* Aim of the exercise
Below are records; copy every line in them that holds the word "BASICS".

▼▼▼

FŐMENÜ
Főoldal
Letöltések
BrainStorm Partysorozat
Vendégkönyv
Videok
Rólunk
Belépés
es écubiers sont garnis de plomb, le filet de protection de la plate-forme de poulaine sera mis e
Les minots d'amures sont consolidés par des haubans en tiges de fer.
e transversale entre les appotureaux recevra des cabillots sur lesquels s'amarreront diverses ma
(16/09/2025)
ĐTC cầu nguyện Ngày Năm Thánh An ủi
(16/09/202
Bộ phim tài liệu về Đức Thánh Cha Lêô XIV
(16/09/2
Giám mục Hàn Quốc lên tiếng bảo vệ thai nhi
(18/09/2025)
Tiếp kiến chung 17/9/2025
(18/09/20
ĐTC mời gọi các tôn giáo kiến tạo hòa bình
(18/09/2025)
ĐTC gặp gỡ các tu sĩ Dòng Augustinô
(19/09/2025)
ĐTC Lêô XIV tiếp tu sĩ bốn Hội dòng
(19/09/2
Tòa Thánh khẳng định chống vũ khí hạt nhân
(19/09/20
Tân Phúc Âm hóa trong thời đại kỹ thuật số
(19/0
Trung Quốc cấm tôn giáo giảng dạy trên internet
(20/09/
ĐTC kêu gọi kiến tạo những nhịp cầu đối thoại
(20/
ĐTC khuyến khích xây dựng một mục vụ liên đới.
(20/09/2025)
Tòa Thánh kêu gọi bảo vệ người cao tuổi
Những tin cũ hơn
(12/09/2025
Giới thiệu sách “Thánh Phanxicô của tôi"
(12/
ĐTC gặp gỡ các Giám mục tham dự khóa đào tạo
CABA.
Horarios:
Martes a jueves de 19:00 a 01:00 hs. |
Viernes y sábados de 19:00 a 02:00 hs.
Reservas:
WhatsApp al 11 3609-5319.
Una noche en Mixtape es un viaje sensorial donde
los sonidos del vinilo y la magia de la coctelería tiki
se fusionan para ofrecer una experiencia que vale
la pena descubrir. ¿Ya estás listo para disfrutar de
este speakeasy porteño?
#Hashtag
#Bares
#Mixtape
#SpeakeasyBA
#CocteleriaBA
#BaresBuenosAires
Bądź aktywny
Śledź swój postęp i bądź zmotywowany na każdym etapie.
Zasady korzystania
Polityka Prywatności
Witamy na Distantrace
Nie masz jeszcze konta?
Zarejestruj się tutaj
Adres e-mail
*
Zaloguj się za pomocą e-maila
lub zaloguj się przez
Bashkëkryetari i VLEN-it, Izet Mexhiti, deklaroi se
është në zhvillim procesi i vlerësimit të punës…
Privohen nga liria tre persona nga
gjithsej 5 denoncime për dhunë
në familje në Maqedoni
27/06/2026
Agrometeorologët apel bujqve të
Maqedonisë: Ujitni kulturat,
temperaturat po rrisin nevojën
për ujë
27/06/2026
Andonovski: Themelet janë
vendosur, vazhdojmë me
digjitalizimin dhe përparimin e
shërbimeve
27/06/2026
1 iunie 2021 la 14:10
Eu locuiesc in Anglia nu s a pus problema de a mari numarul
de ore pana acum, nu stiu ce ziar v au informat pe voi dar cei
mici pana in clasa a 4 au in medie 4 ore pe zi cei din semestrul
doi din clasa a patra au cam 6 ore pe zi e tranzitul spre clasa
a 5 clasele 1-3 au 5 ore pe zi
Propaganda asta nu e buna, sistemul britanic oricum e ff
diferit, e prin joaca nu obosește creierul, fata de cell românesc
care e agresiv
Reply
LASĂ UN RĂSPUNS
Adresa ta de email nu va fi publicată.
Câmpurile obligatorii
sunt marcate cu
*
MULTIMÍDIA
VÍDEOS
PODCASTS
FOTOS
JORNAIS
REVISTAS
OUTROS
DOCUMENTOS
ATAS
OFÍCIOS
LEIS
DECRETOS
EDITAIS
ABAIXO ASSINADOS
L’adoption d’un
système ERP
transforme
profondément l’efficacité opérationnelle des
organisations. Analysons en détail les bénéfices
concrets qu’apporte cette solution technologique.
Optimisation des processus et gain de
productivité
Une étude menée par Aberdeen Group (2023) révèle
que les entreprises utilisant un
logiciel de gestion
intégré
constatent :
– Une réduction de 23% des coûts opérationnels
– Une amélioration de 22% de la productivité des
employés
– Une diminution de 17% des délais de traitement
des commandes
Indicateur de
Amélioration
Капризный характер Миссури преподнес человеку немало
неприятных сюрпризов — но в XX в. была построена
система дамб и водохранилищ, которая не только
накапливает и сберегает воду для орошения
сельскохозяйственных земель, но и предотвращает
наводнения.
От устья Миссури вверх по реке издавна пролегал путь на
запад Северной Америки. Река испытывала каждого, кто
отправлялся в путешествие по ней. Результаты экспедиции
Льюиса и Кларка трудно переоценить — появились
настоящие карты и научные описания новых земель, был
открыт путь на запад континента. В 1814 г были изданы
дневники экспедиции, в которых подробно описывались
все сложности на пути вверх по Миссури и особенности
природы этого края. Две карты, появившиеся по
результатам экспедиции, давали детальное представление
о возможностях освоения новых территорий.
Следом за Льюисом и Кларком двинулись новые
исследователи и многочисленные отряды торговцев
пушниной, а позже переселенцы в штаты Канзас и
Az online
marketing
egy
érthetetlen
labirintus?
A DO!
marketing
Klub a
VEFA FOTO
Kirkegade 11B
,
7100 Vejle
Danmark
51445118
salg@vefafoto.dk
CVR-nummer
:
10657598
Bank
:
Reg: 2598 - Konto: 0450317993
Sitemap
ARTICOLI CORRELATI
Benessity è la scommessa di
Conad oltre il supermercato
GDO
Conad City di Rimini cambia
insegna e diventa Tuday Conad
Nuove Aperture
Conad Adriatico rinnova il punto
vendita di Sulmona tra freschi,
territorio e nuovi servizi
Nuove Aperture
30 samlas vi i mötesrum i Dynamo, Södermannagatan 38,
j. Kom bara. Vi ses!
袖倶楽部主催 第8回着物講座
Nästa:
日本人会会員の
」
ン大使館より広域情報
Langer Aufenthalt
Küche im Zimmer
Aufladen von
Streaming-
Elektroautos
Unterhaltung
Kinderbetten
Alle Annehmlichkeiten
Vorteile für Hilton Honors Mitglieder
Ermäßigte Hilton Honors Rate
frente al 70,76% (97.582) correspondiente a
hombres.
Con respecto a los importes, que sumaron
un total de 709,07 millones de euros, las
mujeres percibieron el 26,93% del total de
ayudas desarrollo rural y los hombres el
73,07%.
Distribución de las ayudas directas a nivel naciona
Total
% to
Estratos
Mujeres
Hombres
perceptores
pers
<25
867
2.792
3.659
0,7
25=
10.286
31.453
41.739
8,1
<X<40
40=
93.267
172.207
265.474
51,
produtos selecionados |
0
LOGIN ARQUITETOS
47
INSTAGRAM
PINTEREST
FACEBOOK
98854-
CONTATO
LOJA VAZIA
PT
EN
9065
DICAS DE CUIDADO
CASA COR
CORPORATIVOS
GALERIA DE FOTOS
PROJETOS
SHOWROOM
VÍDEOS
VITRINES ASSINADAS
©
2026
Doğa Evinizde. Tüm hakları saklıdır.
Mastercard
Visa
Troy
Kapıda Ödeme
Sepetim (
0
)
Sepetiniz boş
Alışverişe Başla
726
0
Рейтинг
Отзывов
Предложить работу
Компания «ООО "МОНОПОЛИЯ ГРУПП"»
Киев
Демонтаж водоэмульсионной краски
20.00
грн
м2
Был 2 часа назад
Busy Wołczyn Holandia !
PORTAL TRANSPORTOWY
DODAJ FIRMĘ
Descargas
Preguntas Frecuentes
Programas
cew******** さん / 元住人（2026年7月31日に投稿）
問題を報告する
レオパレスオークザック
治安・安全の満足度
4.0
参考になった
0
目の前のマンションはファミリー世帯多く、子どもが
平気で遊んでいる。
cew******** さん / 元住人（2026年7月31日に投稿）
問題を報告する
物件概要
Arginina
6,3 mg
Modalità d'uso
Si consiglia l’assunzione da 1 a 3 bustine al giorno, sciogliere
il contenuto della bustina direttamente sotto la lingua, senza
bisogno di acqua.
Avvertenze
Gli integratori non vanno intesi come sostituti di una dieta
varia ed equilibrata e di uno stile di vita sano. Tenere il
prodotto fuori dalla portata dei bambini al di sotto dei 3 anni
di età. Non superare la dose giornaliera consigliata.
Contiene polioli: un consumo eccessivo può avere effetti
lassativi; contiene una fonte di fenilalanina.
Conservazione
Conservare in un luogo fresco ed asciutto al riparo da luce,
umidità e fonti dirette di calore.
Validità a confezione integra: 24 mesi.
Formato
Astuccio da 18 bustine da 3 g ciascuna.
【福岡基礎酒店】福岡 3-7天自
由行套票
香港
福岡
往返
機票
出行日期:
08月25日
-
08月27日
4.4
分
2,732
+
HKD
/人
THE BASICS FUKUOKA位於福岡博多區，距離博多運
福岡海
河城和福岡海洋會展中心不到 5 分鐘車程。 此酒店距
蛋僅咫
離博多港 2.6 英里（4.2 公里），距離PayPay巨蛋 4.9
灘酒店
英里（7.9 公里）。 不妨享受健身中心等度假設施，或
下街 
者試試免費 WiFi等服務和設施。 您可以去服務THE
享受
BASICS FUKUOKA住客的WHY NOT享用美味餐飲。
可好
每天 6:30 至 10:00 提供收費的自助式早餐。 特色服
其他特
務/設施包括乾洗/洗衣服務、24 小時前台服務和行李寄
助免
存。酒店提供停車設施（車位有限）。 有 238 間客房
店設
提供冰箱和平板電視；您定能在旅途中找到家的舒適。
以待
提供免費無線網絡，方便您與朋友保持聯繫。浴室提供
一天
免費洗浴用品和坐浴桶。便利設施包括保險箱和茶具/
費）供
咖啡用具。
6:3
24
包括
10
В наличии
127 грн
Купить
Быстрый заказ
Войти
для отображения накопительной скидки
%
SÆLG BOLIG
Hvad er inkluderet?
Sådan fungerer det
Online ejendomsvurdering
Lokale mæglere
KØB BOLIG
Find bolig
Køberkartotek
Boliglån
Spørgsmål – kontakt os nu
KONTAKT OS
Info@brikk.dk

▲▲▲

* Task result
THE BASICS FUKUOKA位於福岡博多區，距離博多運
BASICS FUKUOKA住客的WHY NOT享用美味餐飲。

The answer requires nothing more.